** DATA FOR ANALYSIS follows **
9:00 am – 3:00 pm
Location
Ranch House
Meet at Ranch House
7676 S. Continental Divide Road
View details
** End of DATA FOR ANALYSIS **
** DATA FOR ANALYSIS follows **
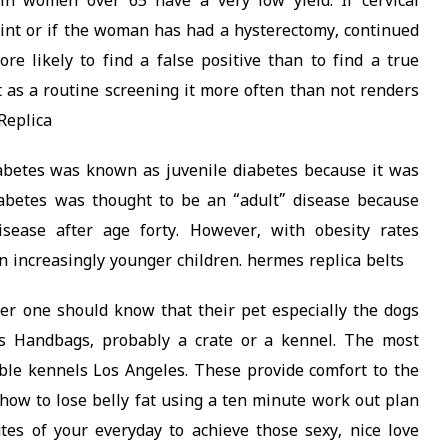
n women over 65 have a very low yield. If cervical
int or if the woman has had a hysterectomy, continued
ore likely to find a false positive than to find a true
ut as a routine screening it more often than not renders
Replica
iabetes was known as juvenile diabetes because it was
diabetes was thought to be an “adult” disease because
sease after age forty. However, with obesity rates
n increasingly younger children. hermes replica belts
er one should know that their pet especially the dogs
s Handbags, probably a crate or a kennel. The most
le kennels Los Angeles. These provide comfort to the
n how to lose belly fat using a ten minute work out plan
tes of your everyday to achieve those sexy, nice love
** End of DATA FOR ANALYSIS **
YOUR GOAL: Within the material above, transcribe exactly the lines that run from the line holding "ut as a routine" through the line holding "n increasingly younger".

ANSWER BOX:
ut as a routine screening it more often than not renders
Replica
iabetes was known as juvenile diabetes because it was
diabetes was thought to be an “adult” disease because
sease after age forty. However, with obesity rates
n increasingly younger children. hermes replica belts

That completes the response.